Sapthagiri
- Chief editor: Dr. V. G. Chokkalingam
- Honorary Editor: Muddada Ravichandra,IAS
- Photographer: P.N. Shekar, B.Venkataramana
- Publisher: Tirumala Tirupati Devasthanam
- Founded: 1949
- Country: India
- Language: Sanskrit; Telugu; Tamil; Kannada; Hindi; English;

= Sapthagiri (magazine) =

Sapthagiri magazine is an illustrated devotional magazine published by Tirumala Tirupati Devasthanams. It was started as a bulletin in 1949. It is printed monthly, in six languages - Sanskrit, Telugu, Tamil, Kannada, Hindi and English.
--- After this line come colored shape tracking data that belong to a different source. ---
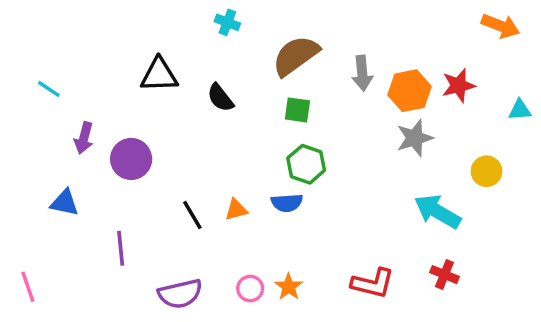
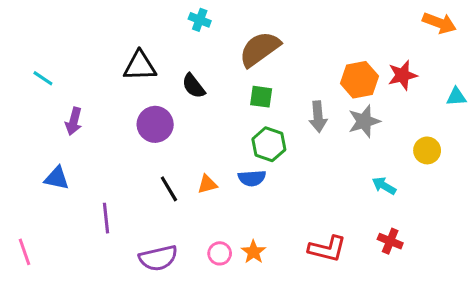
gray arrow: (362, 73) -> (318, 117), moved
purple circle: (131, 159) -> (155, 124), moved
cyan arrow: (437, 211) -> (384, 186), size x0.6

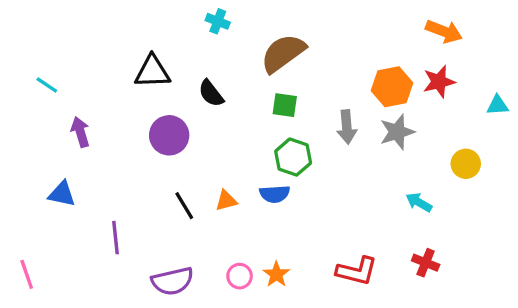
orange arrow: (439, 23) -> (444, 31), moved
purple arrow: (74, 121) -> (80, 132), turned 148

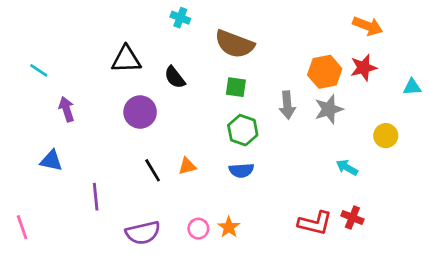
brown semicircle: (283, 53) -> (234, 44), turned -123
blue semicircle: (275, 194) -> (241, 170), moved
red L-shape: (357, 271) -> (315, 223), moved

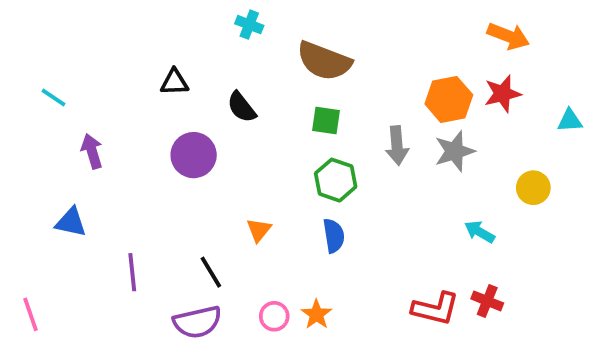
black triangle: (126, 59) -> (174, 82), size x0.7
orange triangle: (187, 166) -> (259, 230), turned -36
black line: (153, 170) -> (211, 272), moved
blue semicircle: (241, 170) -> (334, 236), turned -95

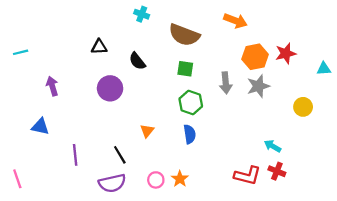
orange arrow: (508, 36) -> (235, 21), moved
cyan line: (53, 98) -> (21, 52), moved, turned -48
cyan arrow: (480, 232) -> (273, 146), moved

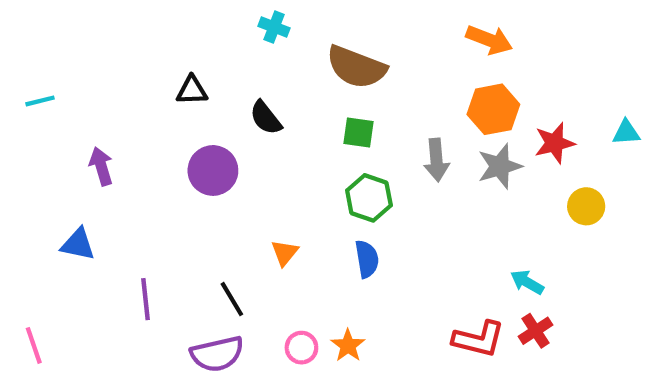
orange arrow: (235, 21) -> (489, 40), moved
red star: (286, 53) -> (555, 143), moved
red cross: (277, 171) -> (536, 331), turned 35

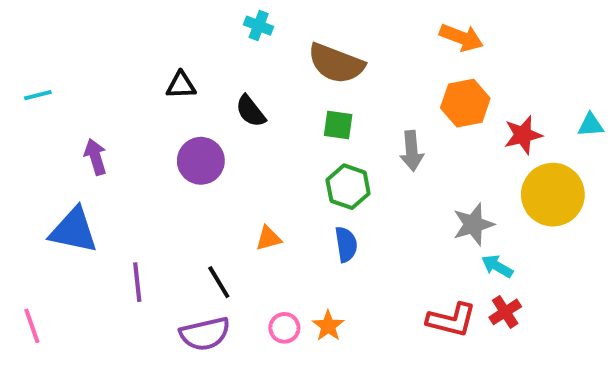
gray star: (500, 166) -> (473, 224), moved
yellow circle: (586, 206) -> (553, 195), size x1.8
blue triangle: (78, 244) -> (74, 230), size x1.5
orange triangle: (285, 253) -> (268, 238), turned 36

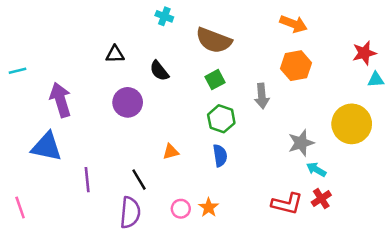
cyan line: (38, 95) -> (18, 71), moved
green square: (338, 125) -> (215, 80), turned -36
red star: (523, 135) -> (364, 53), moved
purple arrow: (95, 157) -> (61, 100), size x1.5
purple semicircle: (205, 334) -> (130, 212), turned -72

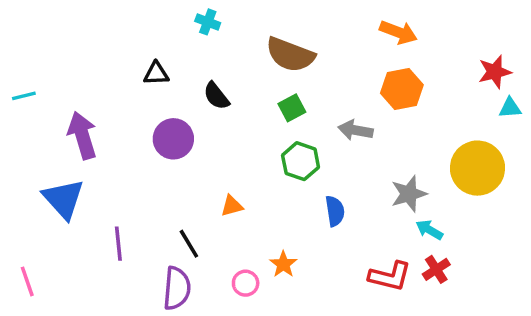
cyan cross: (164, 16) -> (208, 22), moved
gray arrow: (262, 96) -> (355, 130), turned 105
blue triangle: (47, 147) -> (63, 199), turned 36
blue semicircle: (220, 156) -> (335, 211), moved
orange star: (209, 207) -> (283, 264), moved

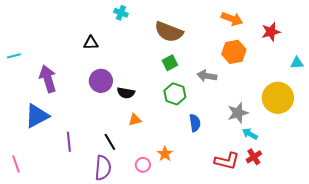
red star: (495, 72) -> (271, 32), moved
black semicircle: (216, 96) -> (126, 93), moved, turned -42
blue triangle: (63, 199) -> (37, 116), turned 44

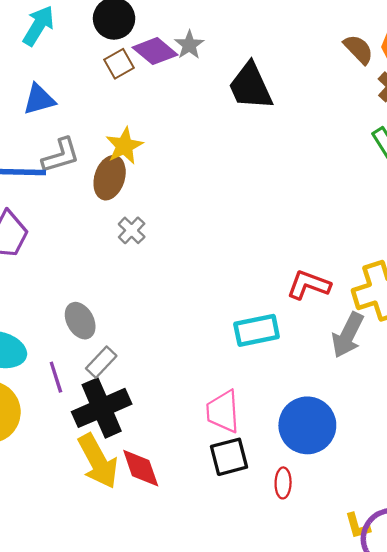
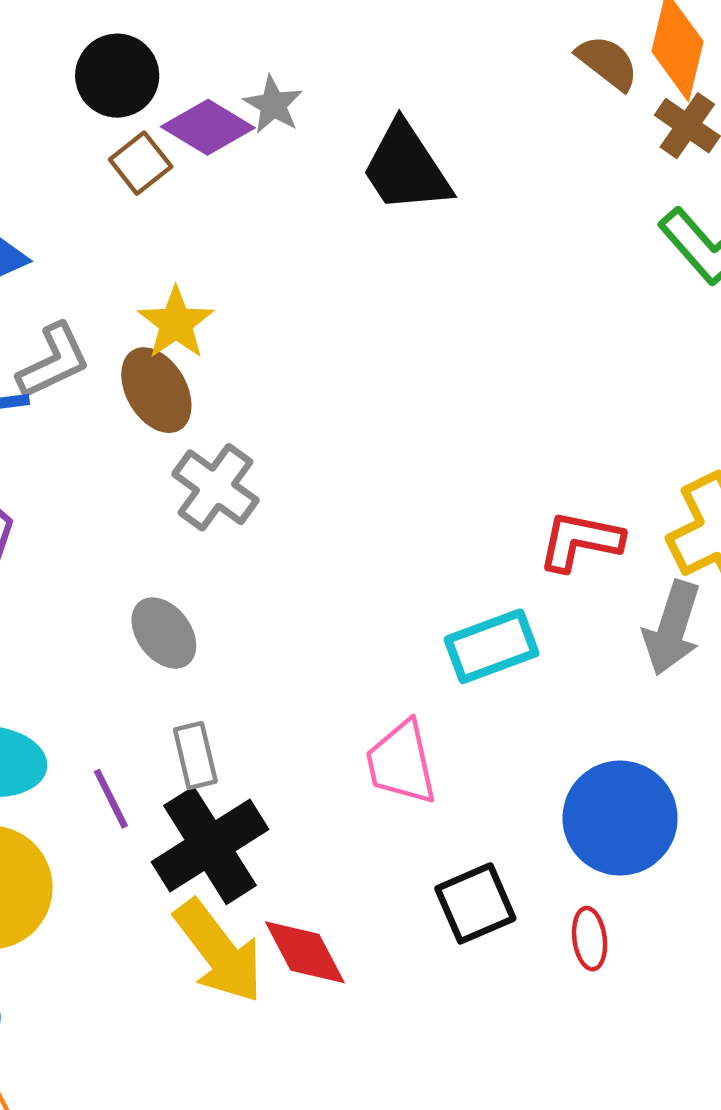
brown ellipse: (110, 178) -> (156, 390), turned -39
gray cross: (132, 230) -> (216, 487), size x1.5
gray ellipse: (80, 321) -> (164, 633), moved
gray rectangle: (101, 362) -> (195, 756), turned -48
pink trapezoid: (223, 411) -> (401, 763), moved

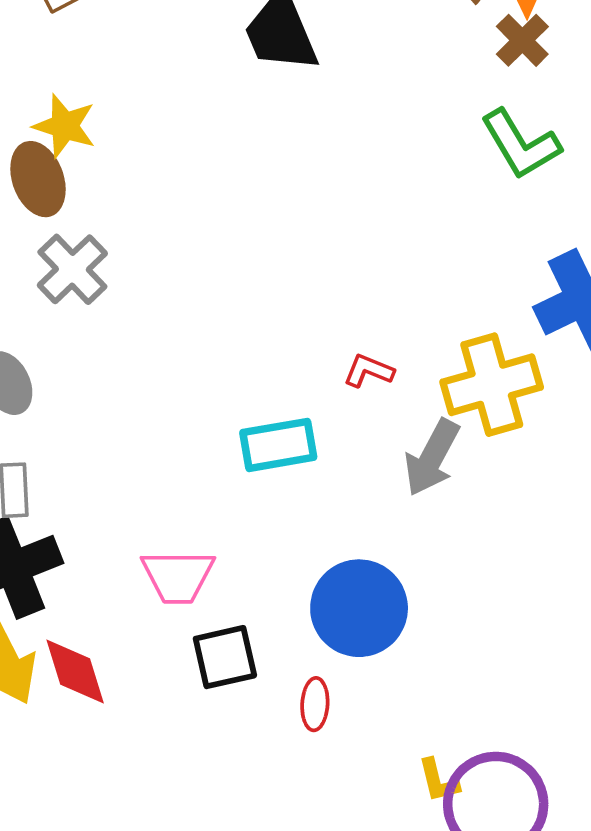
yellow star: (176, 323) -> (65, 126), turned -30
red L-shape: (580, 541) -> (369, 371), size x0.7
pink trapezoid: (401, 763) -> (178, 576), moved, turned -88

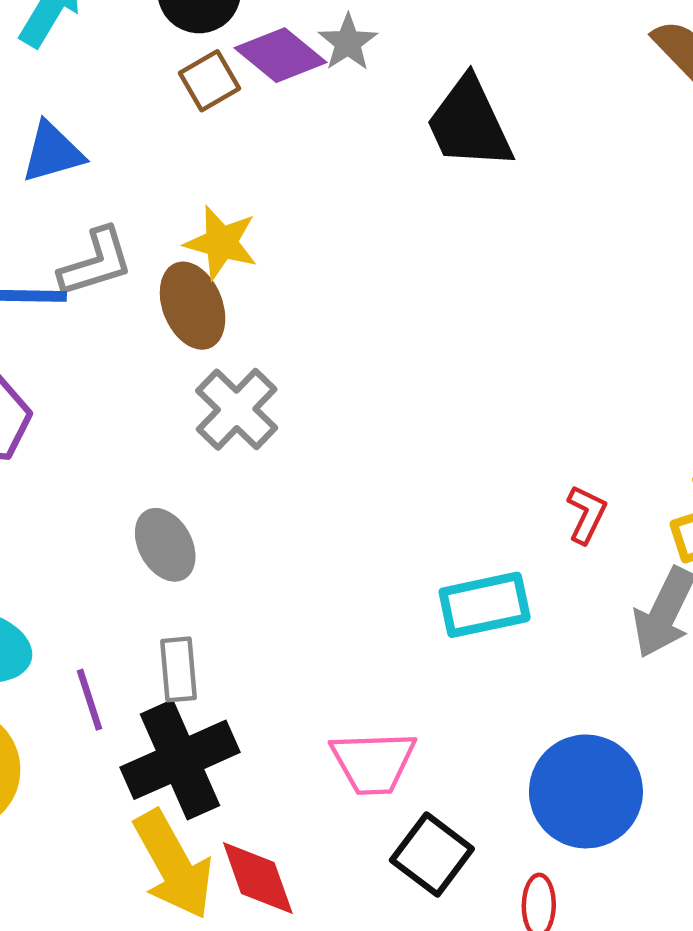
red L-shape: (369, 371) -> (586, 514), turned 96
black square: (225, 657) -> (432, 854), turned -38

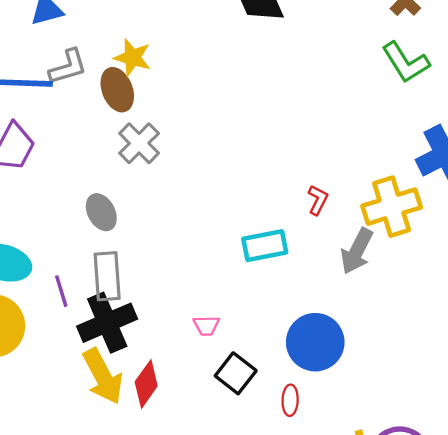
gray rectangle: (178, 669) -> (107, 276), size x1.5
pink trapezoid: (373, 763) -> (206, 326), size x0.6
red diamond: (258, 878) -> (146, 384), turned 54

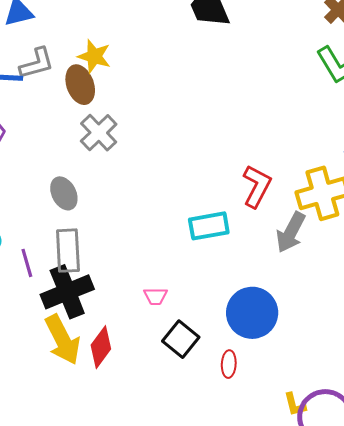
red L-shape: (318, 200) -> (257, 186), size x1.6

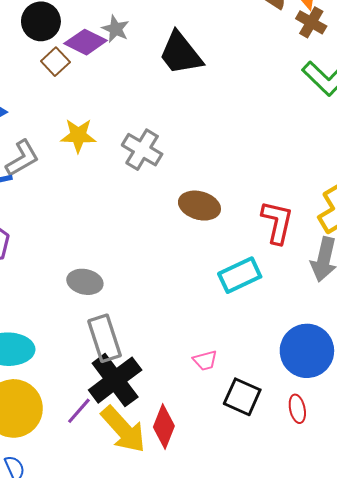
brown ellipse: (80, 85) -> (199, 206), moved, turned -39
gray cross: (99, 133) -> (142, 150), moved
gray ellipse: (64, 193) -> (85, 282), turned -36
purple line: (27, 263) -> (79, 411), moved, turned 72

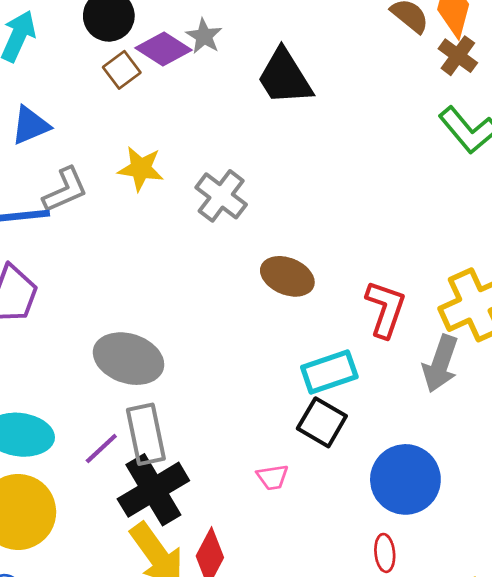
gray ellipse: (85, 282) -> (129, 359), size x1.5
black square: (242, 397) -> (322, 422), moved
purple line: (79, 411) -> (101, 448), moved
The objective of the magazine is to propagate religious thoughts, nurture spiritual ideals and develop Bhakti and positive thinking among the people. Sapthagiri contains articles on Hindu philosophy and culture. It also has features like Questions and Answers.

This magazine also has an online subscription. The old issues of this magazine are made available online.

==Contents==
The magazine publishes series on Mahabharata and Tirumala temple history. There are some personal experiences by the devotees and short moral stories from the puranas to children. It also features some details about the various programs of TTD.